Where are the hotels?

It is understood that the Government is keen to find a “one-stop shop” provider of quarantine services that will provide accommodation, along with organising transport from airports, meals and security.

Department of Health officials are in talks with a number of hotels in a bid to ensure the new system is operational “as soon as possible,” according to The Irish Times.

Can I stay in a room with other people?

It remains unclear which arrangements will be put in place in Ireland. In New Zealand, there is a maximum of four to a room, such as in the case of two adults and two children, with a maximum of eight in a bubble across two rooms.

Can I leave in case of an emergency?

Sources have said that plans are being worked on in case a person has a mental health crisis or another medical emergency and that the relevant medical support will be available.

How will the hotels be policed?

It is likely that hotels will rely on private security firms to enforce general rules.

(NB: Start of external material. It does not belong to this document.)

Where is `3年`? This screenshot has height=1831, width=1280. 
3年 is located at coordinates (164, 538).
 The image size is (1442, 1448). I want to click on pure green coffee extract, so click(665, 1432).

Gardaí are not expected to be generally on-site at the facilities and are also unlikely to have any role in escorting passengers from planes and ports to the hotels.

However, officers will be called to the hotels if those quarantining do not comply with the rules or leave the facility before they are allowed to.

What happens if I don’t comply with the rules?

Penalties for breaches of mandatory hotel quarantining include fines of up to €4,000 and/or a one-month prison sentence for a first offence.

Offences subject to these penalties include leaving the facility, endangering the health or safety of another person, or refusing a Covid-19 test.